Some people have already been granted permission to participate, including surviving victims and the families of the victims, as well as the federal and provincial governments.
Those granted standing can participate on their own behalf, or they can be represented by a lawyer or a representative who is not a lawyer, subject to the commission’s approval.
The federal-provincial inquiry will investigate the causes, context and circumstances that led to the shootings and then draft recommendations to prevent this kind of tragedy from happening again. The inquiry is essentially a fact-finding process that will not lay blame or determine criminal or civil liability.
The commission’s updated website includes a short video that features interviews with the three commissioners leading the inquiry. In the video, commissioner Michael MacDonald – the former chief justice of Nova Scotia – explains the main tasks for the inquiry.
“A team has been assembled that will get to the bottom of this,” MacDonald says.
“The team will bring to bear expertise and experience to find out what happened in those horrible 13 hours – frame by frame, hour by hour – and to find out why it happened and how it will be prevented in the future.”
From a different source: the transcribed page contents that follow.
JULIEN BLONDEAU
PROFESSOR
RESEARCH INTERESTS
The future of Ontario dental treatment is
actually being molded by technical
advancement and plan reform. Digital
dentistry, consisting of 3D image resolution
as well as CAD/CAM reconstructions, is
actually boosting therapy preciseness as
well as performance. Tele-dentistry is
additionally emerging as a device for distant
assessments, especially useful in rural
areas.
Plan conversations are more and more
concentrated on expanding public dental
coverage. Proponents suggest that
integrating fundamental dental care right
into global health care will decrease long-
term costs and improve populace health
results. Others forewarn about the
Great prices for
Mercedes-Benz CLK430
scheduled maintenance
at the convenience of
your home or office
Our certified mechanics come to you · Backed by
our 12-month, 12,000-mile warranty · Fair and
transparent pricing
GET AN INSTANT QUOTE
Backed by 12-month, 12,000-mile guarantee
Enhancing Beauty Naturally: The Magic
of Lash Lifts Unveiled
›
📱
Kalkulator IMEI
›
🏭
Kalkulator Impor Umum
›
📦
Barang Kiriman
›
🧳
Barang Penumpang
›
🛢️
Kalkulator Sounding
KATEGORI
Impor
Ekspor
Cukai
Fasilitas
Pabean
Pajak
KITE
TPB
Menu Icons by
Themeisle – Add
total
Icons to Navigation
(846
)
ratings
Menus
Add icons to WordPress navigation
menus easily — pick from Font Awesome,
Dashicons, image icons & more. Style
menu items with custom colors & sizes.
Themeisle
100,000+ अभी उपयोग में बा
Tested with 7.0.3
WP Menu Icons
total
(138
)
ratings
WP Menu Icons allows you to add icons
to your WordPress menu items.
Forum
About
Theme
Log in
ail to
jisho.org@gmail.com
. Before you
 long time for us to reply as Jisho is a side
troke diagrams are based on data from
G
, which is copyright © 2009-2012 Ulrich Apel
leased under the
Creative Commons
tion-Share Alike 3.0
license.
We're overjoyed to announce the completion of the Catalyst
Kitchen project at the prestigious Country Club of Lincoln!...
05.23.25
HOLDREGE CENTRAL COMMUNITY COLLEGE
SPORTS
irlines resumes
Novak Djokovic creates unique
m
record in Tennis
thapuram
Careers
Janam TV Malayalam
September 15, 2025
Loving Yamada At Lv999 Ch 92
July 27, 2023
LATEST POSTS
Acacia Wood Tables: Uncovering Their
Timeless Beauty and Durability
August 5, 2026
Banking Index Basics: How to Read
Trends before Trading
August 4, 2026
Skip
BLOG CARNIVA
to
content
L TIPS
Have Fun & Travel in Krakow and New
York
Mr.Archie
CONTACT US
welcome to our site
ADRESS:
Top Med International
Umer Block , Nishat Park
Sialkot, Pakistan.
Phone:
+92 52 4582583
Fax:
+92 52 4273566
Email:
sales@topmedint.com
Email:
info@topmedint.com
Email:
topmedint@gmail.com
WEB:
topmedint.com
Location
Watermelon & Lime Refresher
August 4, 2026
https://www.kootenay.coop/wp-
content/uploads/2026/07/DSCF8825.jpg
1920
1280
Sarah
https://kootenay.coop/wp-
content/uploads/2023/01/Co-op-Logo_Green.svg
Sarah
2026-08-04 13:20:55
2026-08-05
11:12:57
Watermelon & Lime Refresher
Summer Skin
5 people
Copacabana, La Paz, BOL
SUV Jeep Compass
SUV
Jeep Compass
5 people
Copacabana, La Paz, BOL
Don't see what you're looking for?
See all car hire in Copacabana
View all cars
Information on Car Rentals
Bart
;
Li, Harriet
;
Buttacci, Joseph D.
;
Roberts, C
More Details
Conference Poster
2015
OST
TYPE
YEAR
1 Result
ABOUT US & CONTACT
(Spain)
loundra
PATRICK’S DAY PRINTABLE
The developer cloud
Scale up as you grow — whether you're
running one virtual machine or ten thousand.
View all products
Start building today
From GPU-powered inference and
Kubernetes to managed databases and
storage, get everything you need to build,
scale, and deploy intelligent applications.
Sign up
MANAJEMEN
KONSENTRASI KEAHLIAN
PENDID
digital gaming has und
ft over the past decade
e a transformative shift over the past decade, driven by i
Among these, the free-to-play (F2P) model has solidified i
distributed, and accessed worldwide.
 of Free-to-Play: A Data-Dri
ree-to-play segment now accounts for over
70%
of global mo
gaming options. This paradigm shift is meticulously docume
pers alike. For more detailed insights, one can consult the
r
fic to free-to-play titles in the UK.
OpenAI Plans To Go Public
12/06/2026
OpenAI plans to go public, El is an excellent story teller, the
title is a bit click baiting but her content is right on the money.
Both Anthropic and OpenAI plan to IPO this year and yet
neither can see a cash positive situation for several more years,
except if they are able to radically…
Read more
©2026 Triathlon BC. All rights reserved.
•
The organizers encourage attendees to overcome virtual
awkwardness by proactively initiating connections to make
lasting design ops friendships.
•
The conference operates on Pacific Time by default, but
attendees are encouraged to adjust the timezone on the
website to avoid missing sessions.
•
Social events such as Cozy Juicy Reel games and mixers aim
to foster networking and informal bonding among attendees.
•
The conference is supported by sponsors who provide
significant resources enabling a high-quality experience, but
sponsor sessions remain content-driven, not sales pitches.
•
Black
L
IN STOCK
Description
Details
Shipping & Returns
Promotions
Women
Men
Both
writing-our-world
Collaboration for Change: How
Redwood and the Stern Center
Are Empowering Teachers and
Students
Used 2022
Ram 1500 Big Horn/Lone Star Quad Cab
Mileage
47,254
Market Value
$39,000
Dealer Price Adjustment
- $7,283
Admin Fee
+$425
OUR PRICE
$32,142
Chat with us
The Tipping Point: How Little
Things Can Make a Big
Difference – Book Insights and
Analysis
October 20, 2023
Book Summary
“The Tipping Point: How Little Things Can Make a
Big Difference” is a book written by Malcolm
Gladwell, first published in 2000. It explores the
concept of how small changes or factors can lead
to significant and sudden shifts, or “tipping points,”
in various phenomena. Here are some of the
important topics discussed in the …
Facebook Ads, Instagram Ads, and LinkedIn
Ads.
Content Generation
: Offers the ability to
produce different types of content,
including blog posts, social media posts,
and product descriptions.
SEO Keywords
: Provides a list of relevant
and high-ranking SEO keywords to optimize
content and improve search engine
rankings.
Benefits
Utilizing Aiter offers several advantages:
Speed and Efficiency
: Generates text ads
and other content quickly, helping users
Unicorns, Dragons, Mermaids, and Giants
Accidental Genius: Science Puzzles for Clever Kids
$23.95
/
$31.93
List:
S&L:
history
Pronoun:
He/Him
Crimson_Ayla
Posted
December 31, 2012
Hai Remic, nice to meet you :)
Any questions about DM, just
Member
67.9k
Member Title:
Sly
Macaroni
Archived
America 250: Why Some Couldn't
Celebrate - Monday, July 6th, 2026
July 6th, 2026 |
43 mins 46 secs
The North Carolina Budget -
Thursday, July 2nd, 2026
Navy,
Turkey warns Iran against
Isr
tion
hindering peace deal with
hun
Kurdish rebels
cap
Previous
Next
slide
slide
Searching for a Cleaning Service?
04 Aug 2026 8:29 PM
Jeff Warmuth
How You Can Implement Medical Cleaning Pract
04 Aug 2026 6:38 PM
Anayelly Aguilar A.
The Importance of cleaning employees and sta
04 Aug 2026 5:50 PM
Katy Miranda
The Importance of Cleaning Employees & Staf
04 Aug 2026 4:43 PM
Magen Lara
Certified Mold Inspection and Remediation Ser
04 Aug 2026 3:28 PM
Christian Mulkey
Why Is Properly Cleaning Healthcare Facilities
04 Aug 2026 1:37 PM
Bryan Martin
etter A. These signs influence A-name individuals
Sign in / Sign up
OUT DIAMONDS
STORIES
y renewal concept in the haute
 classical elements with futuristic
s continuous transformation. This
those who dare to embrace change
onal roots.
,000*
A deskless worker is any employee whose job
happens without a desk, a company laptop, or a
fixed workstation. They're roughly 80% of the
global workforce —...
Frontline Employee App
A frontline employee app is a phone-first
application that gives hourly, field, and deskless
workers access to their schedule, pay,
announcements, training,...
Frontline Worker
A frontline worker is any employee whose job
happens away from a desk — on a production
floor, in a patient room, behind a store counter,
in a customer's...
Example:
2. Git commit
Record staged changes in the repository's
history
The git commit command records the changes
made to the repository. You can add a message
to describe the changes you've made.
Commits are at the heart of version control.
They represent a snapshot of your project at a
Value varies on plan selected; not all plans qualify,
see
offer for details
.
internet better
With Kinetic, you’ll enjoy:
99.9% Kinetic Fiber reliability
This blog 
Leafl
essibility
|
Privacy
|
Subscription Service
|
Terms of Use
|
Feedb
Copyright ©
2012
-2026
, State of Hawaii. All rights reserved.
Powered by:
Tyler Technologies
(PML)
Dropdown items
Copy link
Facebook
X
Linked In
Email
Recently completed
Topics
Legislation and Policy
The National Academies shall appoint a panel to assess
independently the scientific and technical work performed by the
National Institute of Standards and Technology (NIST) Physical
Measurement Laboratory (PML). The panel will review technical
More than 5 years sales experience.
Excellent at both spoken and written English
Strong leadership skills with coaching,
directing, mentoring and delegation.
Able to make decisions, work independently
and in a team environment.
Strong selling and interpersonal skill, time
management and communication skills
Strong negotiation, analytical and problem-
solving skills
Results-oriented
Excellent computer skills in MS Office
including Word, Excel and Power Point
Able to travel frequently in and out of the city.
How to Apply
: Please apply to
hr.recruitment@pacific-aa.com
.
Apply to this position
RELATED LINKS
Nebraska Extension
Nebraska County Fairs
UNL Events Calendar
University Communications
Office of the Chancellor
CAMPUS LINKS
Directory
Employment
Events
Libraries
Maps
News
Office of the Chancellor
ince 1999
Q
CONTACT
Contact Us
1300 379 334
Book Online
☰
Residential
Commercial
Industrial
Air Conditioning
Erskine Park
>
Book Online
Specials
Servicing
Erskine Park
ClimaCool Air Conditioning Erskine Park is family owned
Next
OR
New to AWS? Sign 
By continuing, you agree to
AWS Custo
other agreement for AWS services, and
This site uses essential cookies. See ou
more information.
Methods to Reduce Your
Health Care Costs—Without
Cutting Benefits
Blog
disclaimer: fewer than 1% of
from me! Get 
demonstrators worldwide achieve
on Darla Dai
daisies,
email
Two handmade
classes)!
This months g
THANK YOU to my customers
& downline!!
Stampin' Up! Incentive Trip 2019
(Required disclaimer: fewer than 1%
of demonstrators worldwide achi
The RCMP have confirmed that on the night of April 18, 2020, a killer disguised as a Mountie set fire to several homes and killed 13 people in Portapique before evading police later that night while driving a car that looked exactly like an RCMP cruiser.
The next morning, he resumed killing people he knew and others at random before he was fatally shot by a Mountie at a gas station in Enfield, N.S., just north of Halifax.
The killer drove more than 100 kilometres during the 13 hours he was at large.
Commissioner Kim Stanton, former legal director of the Women’s Legal Education and Action Fund, also appears in the video.
“All three of us and all of the people we’ve been working with so far are absolutely committed to doing our very best to try to shine some light into the dark corners,” she said, adding that the inquiry will “unearth the answers to some of the questions that (the victims’ families) must have and that must be adding to their pain and grief.”